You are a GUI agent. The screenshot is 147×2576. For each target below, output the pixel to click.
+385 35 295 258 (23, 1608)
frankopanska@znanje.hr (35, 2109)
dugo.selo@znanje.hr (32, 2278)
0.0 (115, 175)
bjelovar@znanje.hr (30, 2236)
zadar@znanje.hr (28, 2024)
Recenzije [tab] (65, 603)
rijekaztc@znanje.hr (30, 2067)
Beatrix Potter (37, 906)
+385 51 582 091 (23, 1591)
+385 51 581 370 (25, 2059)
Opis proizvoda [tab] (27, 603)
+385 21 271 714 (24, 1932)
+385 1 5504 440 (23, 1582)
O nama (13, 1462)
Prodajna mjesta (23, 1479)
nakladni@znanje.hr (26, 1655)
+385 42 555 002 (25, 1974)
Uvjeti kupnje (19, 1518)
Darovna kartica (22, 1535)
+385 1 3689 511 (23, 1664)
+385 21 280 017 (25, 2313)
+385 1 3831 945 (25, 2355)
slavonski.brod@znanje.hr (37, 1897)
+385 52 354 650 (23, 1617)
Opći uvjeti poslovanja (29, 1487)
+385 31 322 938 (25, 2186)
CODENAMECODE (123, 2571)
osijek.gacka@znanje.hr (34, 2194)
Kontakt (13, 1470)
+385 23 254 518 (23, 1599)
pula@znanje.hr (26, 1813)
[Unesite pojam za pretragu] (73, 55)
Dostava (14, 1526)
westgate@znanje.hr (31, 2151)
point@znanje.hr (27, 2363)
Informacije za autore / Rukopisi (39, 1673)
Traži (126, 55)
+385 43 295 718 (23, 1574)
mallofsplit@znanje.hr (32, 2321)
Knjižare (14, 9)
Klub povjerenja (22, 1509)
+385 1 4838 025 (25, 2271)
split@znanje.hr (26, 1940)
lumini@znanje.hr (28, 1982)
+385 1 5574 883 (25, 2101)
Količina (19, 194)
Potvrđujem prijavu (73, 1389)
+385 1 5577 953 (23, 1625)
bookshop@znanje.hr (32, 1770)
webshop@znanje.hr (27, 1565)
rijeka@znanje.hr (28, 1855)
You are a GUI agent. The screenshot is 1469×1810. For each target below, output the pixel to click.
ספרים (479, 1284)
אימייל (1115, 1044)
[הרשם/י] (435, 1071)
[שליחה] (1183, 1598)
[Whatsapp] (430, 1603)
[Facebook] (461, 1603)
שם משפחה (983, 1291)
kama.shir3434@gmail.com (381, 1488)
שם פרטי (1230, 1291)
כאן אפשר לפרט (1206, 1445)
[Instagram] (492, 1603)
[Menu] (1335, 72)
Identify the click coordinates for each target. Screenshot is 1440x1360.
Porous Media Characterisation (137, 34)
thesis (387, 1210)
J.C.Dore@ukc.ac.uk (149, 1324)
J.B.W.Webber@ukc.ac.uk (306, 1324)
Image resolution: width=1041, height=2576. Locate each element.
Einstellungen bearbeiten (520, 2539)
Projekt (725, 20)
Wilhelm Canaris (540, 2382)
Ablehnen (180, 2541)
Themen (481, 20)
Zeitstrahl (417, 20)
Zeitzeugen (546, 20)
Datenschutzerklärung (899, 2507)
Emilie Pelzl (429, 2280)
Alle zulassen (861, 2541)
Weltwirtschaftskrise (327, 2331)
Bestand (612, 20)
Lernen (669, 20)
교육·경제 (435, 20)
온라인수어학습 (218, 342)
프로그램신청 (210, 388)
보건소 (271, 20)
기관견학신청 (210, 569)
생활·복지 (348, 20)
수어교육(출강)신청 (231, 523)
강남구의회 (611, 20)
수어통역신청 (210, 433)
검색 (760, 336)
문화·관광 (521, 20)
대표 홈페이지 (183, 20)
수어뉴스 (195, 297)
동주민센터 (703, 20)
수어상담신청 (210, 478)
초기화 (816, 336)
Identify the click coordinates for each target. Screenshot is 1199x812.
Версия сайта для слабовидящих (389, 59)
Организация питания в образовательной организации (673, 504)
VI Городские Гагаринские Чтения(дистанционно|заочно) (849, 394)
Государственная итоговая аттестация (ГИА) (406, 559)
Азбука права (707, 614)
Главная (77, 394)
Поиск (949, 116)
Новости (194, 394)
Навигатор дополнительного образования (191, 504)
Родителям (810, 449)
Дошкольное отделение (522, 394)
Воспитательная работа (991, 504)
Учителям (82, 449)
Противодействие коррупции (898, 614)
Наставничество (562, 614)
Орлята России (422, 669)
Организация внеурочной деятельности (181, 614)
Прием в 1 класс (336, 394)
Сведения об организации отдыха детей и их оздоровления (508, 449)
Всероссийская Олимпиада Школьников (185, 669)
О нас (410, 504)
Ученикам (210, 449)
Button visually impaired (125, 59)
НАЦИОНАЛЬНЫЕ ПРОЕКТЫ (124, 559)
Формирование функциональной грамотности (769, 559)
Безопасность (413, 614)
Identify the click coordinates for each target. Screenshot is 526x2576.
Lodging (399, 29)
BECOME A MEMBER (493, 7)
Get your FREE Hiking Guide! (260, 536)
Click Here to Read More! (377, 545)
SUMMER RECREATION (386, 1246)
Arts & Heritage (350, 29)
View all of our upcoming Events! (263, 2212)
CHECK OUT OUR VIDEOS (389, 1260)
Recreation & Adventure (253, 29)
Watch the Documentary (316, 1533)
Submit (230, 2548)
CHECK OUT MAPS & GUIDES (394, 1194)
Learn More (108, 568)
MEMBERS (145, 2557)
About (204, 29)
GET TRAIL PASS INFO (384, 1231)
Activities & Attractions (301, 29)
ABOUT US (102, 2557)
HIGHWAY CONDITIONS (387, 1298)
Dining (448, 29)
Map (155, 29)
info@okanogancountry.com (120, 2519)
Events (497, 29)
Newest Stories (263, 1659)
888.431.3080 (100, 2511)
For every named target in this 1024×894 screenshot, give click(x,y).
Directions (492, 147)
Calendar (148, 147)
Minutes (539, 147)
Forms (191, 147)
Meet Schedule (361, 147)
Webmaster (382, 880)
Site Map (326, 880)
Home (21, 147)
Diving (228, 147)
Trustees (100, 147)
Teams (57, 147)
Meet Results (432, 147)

# [What you should do]
Your answer must consist solely of the lines above between the line holding "Projekt (725, 20)" and the line holding "초기화 (816, 336)", inclusive, copied exactly.

# [Answer space]
Projekt (725, 20)
Wilhelm Canaris (540, 2382)
Ablehnen (180, 2541)
Themen (481, 20)
Zeitstrahl (417, 20)
Zeitzeugen (546, 20)
Datenschutzerklärung (899, 2507)
Emilie Pelzl (429, 2280)
Alle zulassen (861, 2541)
Weltwirtschaftskrise (327, 2331)
Bestand (612, 20)
Lernen (669, 20)
교육·경제 (435, 20)
온라인수어학습 (218, 342)
프로그램신청 (210, 388)
보건소 (271, 20)
기관견학신청 (210, 569)
생활·복지 (348, 20)
수어교육(출강)신청 (231, 523)
강남구의회 (611, 20)
수어통역신청 (210, 433)
검색 (760, 336)
문화·관광 (521, 20)
대표 홈페이지 (183, 20)
수어뉴스 (195, 297)
동주민센터 (703, 20)
수어상담신청 (210, 478)
초기화 (816, 336)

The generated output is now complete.